[Say what you will, and scratch my heart to find]

Say what you will, and scratch my heart to find 
The roots of last year’s roses in my breast; 
I am as surely riper in my mind 
As if the fruit stood in the stalls confessed. 
Laugh at the unshed leaf, say what you will, 
Call me in all things what I was before, 
A flutterer in the wind, a woman still; 
I tell you I am what I was and more.

My branches weigh me down, frost cleans the air. 
My sky is black with small birds bearing south; 
Say what you will, confuse me with fine care, 
Put by my word as but an April truth,— 
Autumn is no less on me that a rose 
Hugs the brown bough and sighs before it goes.

Credit

This poem is in the public domain.

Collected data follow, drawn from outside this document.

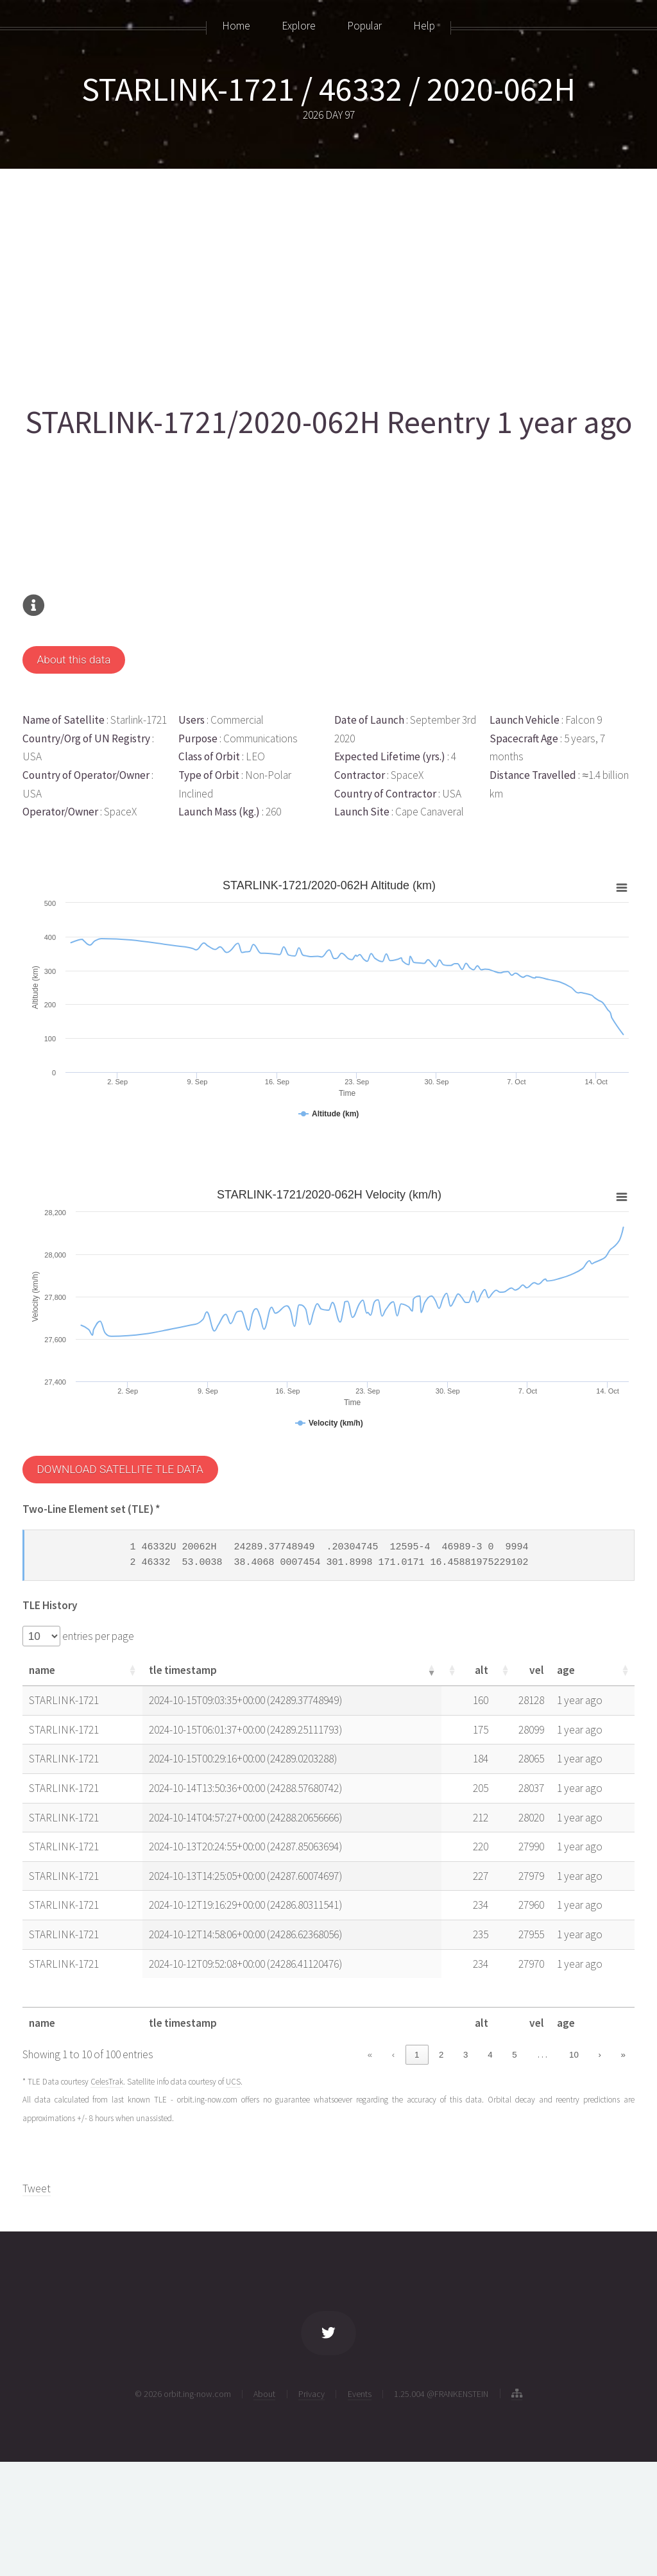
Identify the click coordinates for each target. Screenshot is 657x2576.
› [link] (599, 2055)
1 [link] (416, 2055)
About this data (73, 659)
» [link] (623, 2055)
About (264, 2394)
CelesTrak (106, 2081)
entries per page (97, 1636)
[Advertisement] (326, 280)
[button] (132, 1670)
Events (359, 2394)
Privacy (311, 2394)
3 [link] (465, 2055)
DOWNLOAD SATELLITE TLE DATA (120, 1469)
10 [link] (574, 2055)
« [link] (370, 2055)
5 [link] (514, 2055)
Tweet (36, 2188)
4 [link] (490, 2055)
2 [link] (441, 2055)
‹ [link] (393, 2055)
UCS (233, 2081)
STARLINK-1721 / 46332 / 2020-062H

Published in Poem-a-Day on August 24, 2024, by the Academy of American Poets.

About this Poem

“[Say what you will, and scratch my heart to find]” is the eighth and last sonnet featured by Edna St. Vincent Millay in the anthology American Poetry, 1922: A Miscellany (Harcourt, Brace and Company, 1922). In 1927, The English Journal published “Edna St. Vincent Millay,” an essay by poet and literary critic Edward Davison. Davison praised and criticized Millay, stating, “Miss Millay’s metrical facility is usually clever enough to conceal her verbal lapses from a hasty reader. Her best work is written in an unfaltering, precise, and slightly epigrammatic style that weighs every word even when, as occasionally, it forgets to weigh the phrase.” Despite Millay’s popularity and winning a Pulitzer Prize for her poetry collection The Ballad of the Harp-Weaver (Flying Cloud Press, 1922), Davison concluded his essay with: “[Millay’s] work is not the poetic expression of some more or less consistent scheme of values, like the work of Mr. A. E. Housman, Mr. Robert Frost, Mrs. Browning […]. It has no scale to measure the world. Lacking that, a poet cannot even approach greatness.” In 1943, Millay won the Robert Frost Medal from the Poetry Society of America for her lifetime service to American poetry.